The Ravens defense has more depth up front now that defensive end Marques Douglas, a Howard product, returns from a knee injury that sidelined him for 11 games last season. Kelly Gregg and second-year man Maake Kemoeatu (6-5, 312 pounds) will vie for the Ravens’ nose tackle job, while Douglas, Anthony Weaver and special teams standout Adalius Thomas man the ends.

If Brown starts over Suggs at outside linebacker, the Ravens return 10 of their 11 starters from last season’s team.

“We are all out for one thing,” Lewis said. “On the defensive side of the ball, we all just want to dominate every time we step onto the field. So, it’s just fun for us now.”

The biggest upgrade the Ravens made in the offseason is on the offensive side of the ball where three veteran free agents — wide receivers Frank Sanders, Marcus Robinson, and right tackle Orlando Brown — are expected to make an impact.

The Ravens significantly upgraded their receiving corps with Sanders and Robinson. Billick’s dream of going vertical with his West Coast offense might become reality. Both Sanders (6-2, 207) and Robinson (6-3, 215) are big targets, a dimension the Ravens never have had under Billick.
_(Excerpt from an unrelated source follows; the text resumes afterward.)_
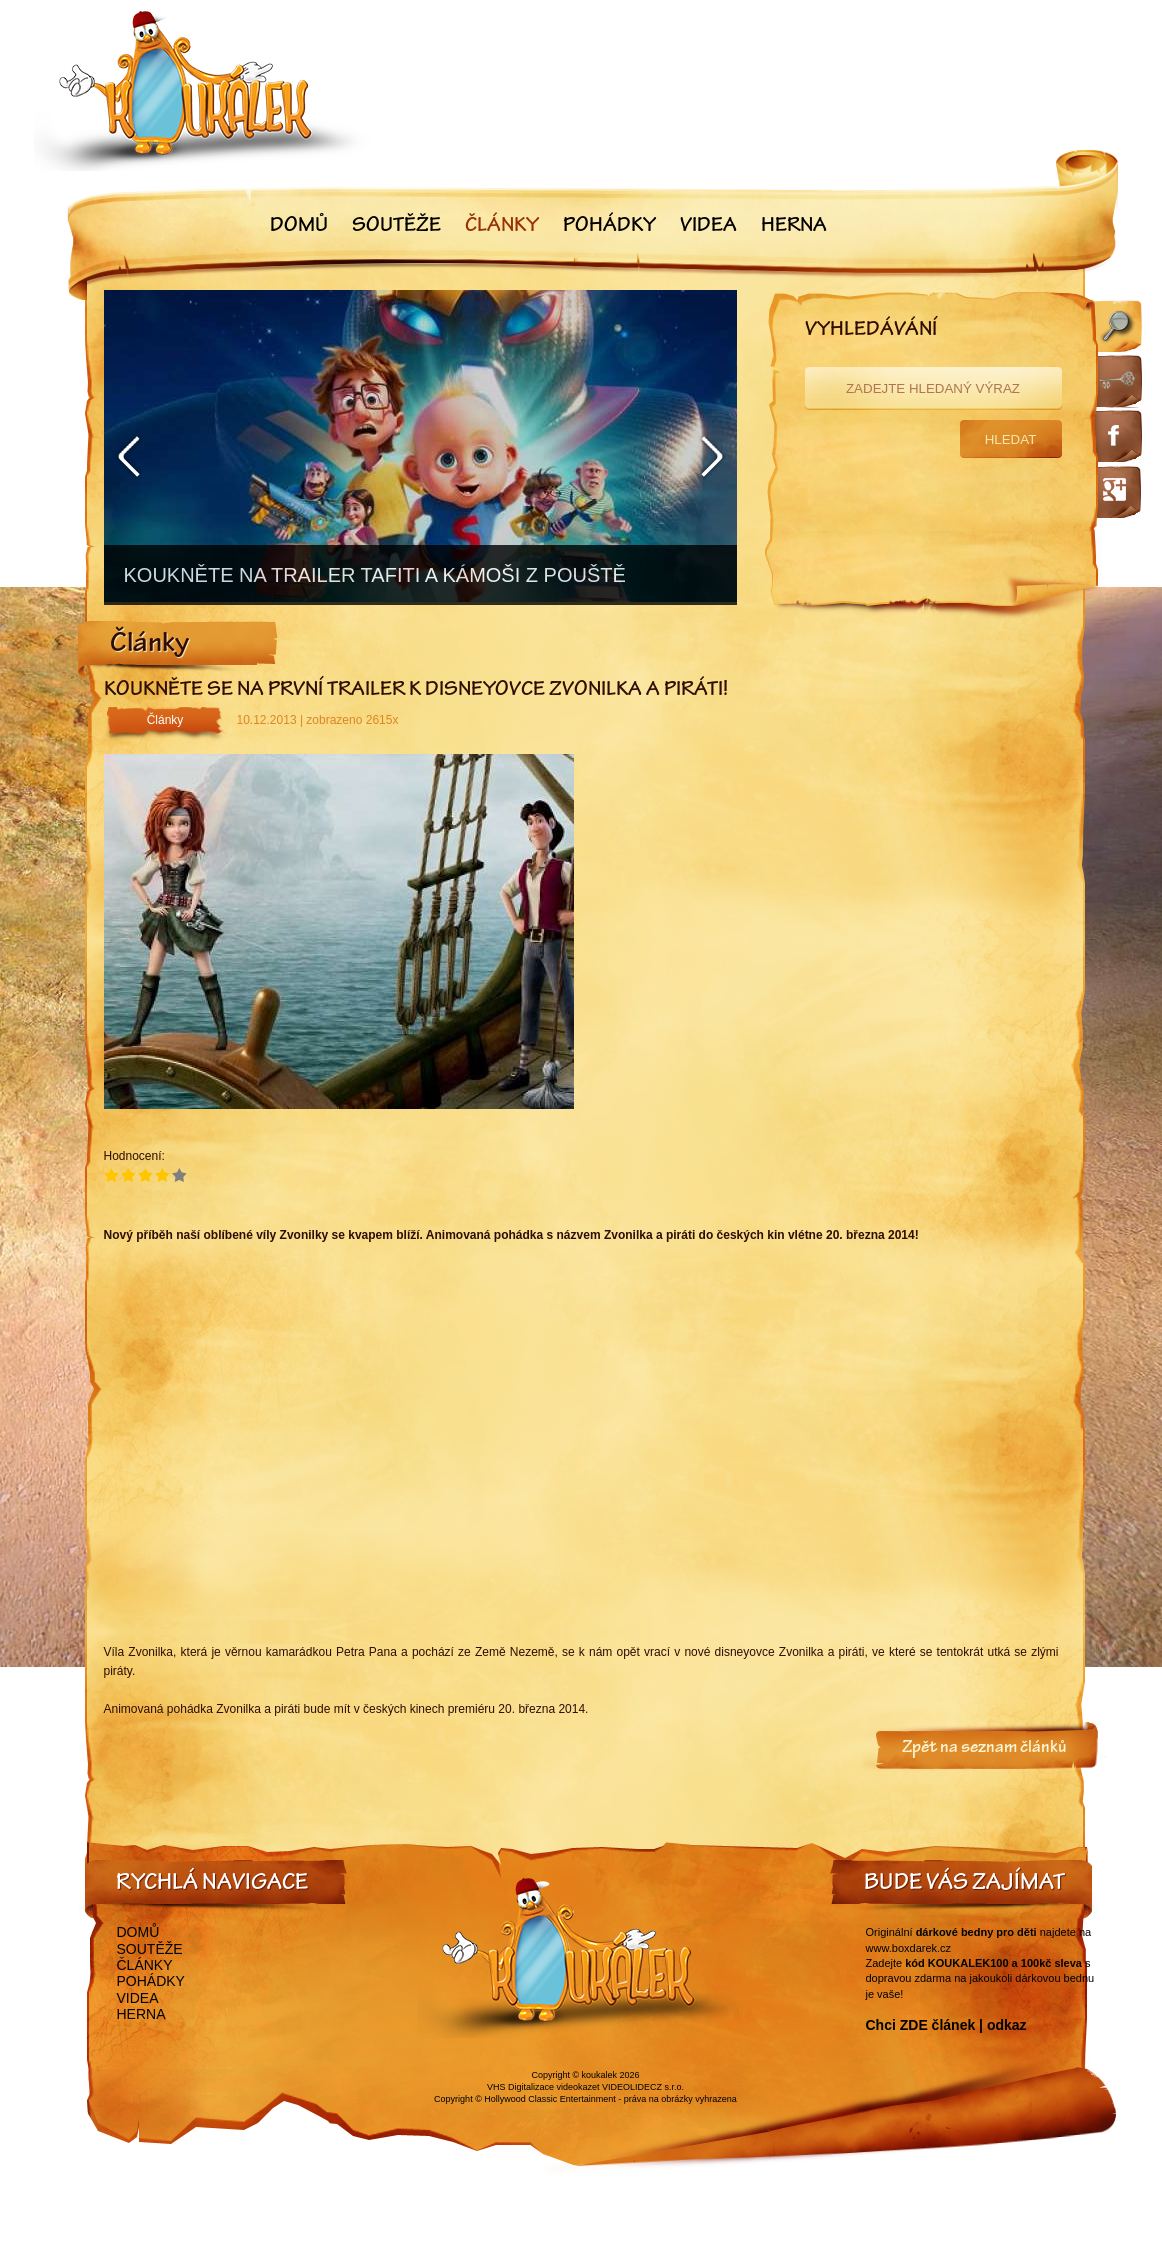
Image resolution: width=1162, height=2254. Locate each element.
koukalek (600, 2075)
Sanders, who has averaged 62 receptions his first eight seasons, comes to the Ravens from the Arizona Cardinals. Sanders is a possession-type receiver with great route-running ability.

“Listening to everyone talk about the offense as a whole and what we weren’t able to do, it just doesn’t seem like that’s speaking from the talent we have here and I’m glad to be a part of it,” Sanders said. “We’ve got a great running back [Jamal Lewis], some good quarterbacks [Chris Redman and rookie Kyle Boller], a good tight end [Todd Heap] and a good system. Me coming and adding a part will be something special.”
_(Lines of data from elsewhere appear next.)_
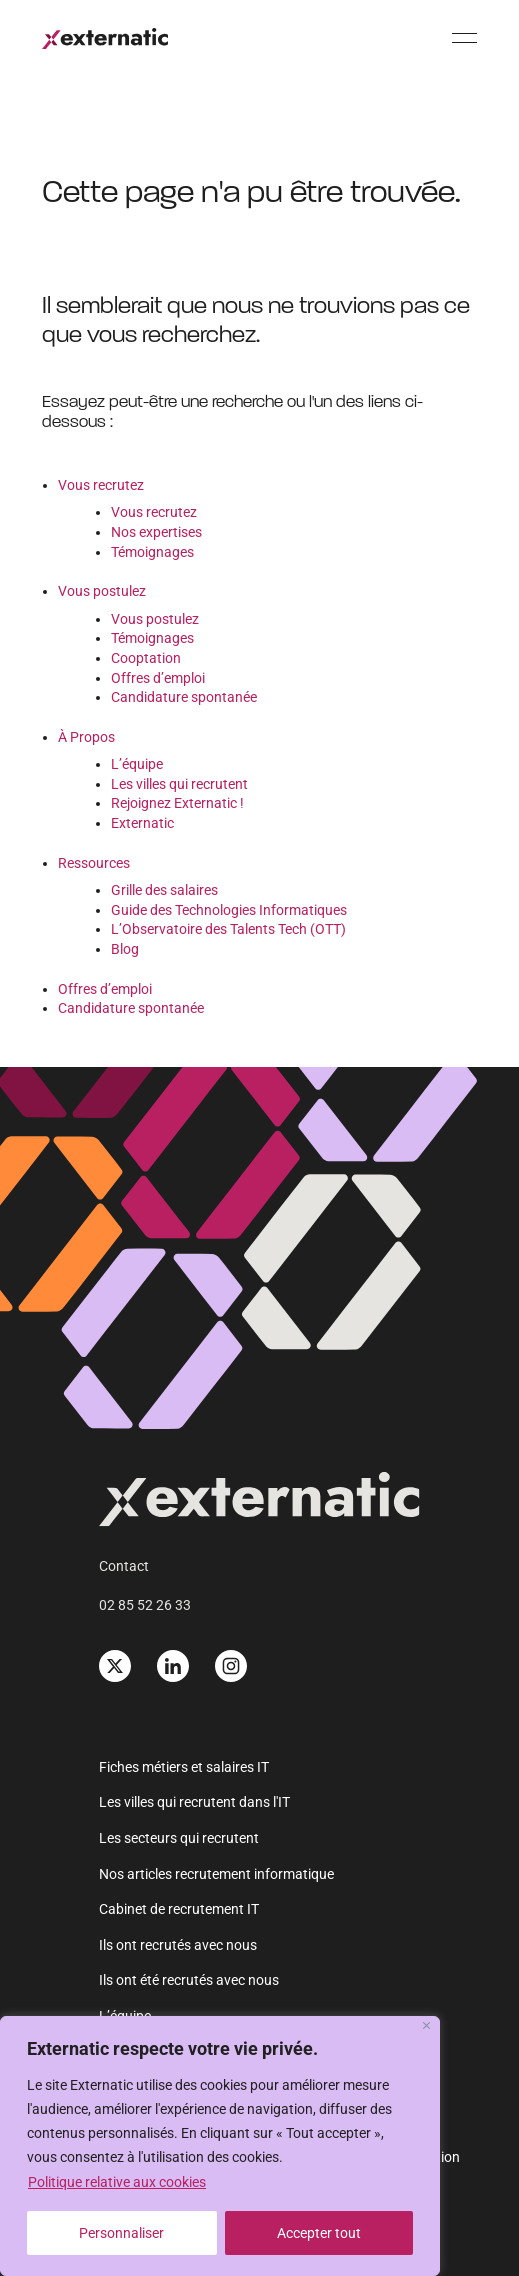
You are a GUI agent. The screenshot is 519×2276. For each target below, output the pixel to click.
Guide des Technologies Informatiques (229, 910)
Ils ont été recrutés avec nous (189, 1980)
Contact (124, 1566)
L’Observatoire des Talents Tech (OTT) (228, 929)
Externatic (142, 823)
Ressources (94, 863)
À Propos (86, 737)
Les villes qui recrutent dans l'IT (194, 1802)
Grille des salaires (164, 890)
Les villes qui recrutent (179, 784)
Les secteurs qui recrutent (179, 1838)
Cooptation (146, 658)
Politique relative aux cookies (117, 2182)
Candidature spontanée (184, 697)
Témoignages (152, 552)
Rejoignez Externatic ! (177, 803)
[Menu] (464, 37)
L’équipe (137, 764)
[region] (220, 2146)
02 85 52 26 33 (145, 1605)
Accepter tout (319, 2233)
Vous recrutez (101, 485)
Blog (125, 949)
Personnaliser (121, 2233)
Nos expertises (156, 532)
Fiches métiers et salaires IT (184, 1767)
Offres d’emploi (158, 678)
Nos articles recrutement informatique (216, 1874)
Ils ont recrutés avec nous (178, 1945)
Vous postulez (102, 591)
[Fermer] (426, 2025)
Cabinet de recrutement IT (179, 1909)
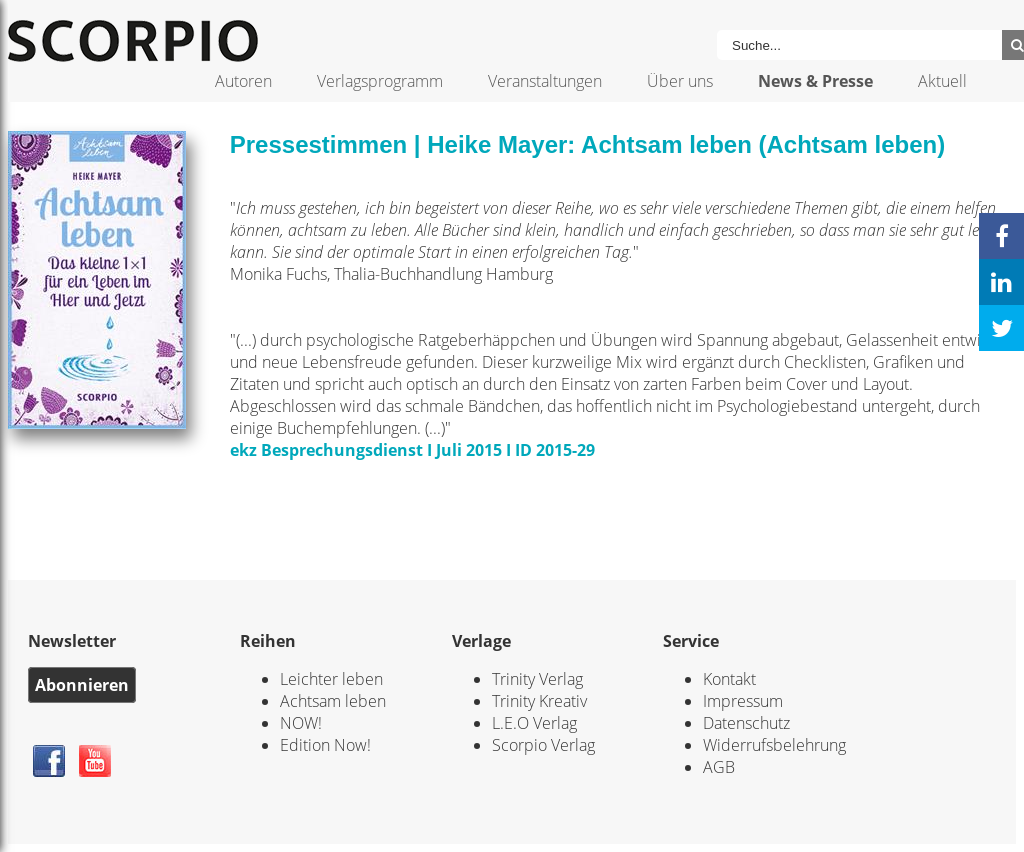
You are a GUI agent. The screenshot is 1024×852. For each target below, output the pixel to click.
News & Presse (815, 81)
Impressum (743, 701)
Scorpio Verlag (543, 745)
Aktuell (942, 81)
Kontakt (729, 679)
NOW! (301, 723)
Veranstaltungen (545, 81)
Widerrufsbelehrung (774, 745)
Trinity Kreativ (539, 701)
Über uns (680, 81)
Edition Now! (325, 745)
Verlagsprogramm (380, 81)
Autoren (243, 81)
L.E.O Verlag (534, 723)
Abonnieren (82, 685)
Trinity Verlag (537, 679)
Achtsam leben (333, 701)
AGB (719, 767)
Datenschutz (746, 723)
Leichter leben (331, 679)
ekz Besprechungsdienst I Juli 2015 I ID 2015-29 (412, 450)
For now, Billick’s offense is in the hands of fifth-year quarterback Redman. Redman, who is coming off back surgery, gives the Ravens the best chance to win because he knows Billick’s intricate passing scheme. Now that Redman has competent wideouts to go with All-Pro tight end Todd Heap, the Ravens’ passing game should rise from the league’s 27th-rated attack.

The 6-3 Redman started the first six games last season, completing 53.3 percent of his passes for 1,034 yards and seven touchdowns before being sidelined with his back injury. Boller is a holdout, making it more certain that Redman will be the Ravens’ quarterback.

If running back Jamal Lewis can duplicate his 1,327 rushing yards from last season, that will open up the Ravens’ passing game even more.

“The new additions bring some height, big plays and maturity,” Redman said. “The talent is here, it is just a matter of putting it all together.”